╭─ Data section

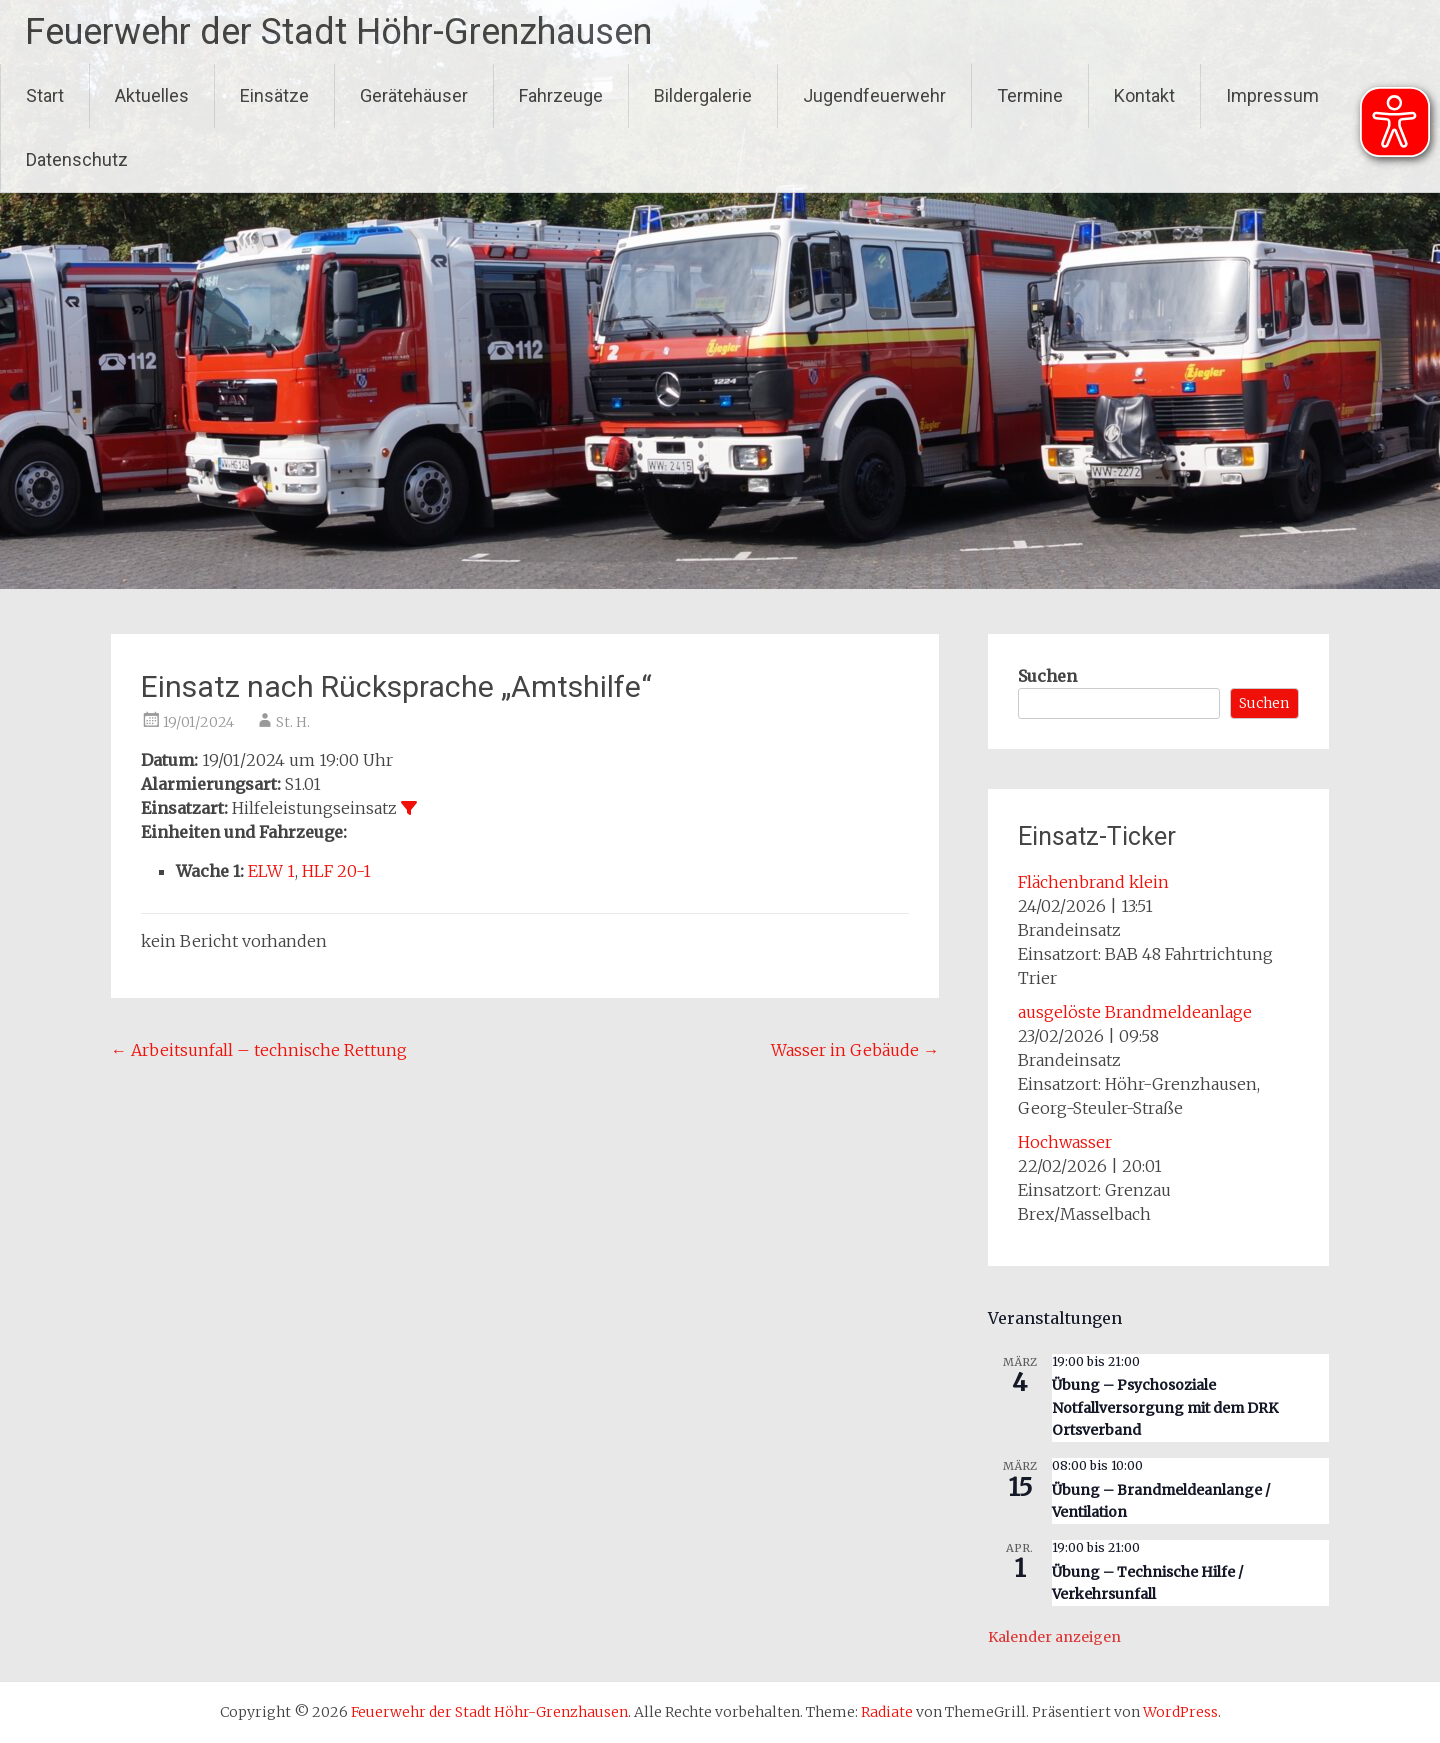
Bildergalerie (703, 95)
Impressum (1272, 95)
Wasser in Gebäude (855, 1050)
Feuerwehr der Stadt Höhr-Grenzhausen (338, 32)
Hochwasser (1065, 1142)
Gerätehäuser (414, 95)
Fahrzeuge (561, 95)
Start (45, 95)
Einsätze (274, 95)
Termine (1030, 95)
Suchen (1047, 676)
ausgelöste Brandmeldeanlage (1135, 1012)
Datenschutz (77, 159)
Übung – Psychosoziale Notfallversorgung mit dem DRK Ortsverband (1165, 1407)
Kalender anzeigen (1054, 1637)
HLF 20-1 (336, 871)
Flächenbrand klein (1093, 882)
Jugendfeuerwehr (874, 95)
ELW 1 (271, 871)
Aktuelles (152, 95)
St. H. (293, 722)
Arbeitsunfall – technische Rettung (259, 1050)
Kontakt (1144, 95)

╰─

Exercise aim:
Only those lines running from the one containing "Start (45, 95)" through the last line of the data above are to be copied, exactly, with both ends included.

Expected answer:
Start (45, 95)
Einsätze (274, 95)
Termine (1030, 95)
Suchen (1047, 676)
ausgelöste Brandmeldeanlage (1135, 1012)
Datenschutz (77, 159)
Übung – Psychosoziale Notfallversorgung mit dem DRK Ortsverband (1165, 1407)
Kalender anzeigen (1054, 1637)
HLF 20-1 (336, 871)
Flächenbrand klein (1093, 882)
Jugendfeuerwehr (874, 95)
ELW 1 (271, 871)
Aktuelles (152, 95)
St. H. (293, 722)
Arbeitsunfall – technische Rettung (259, 1050)
Kontakt (1144, 95)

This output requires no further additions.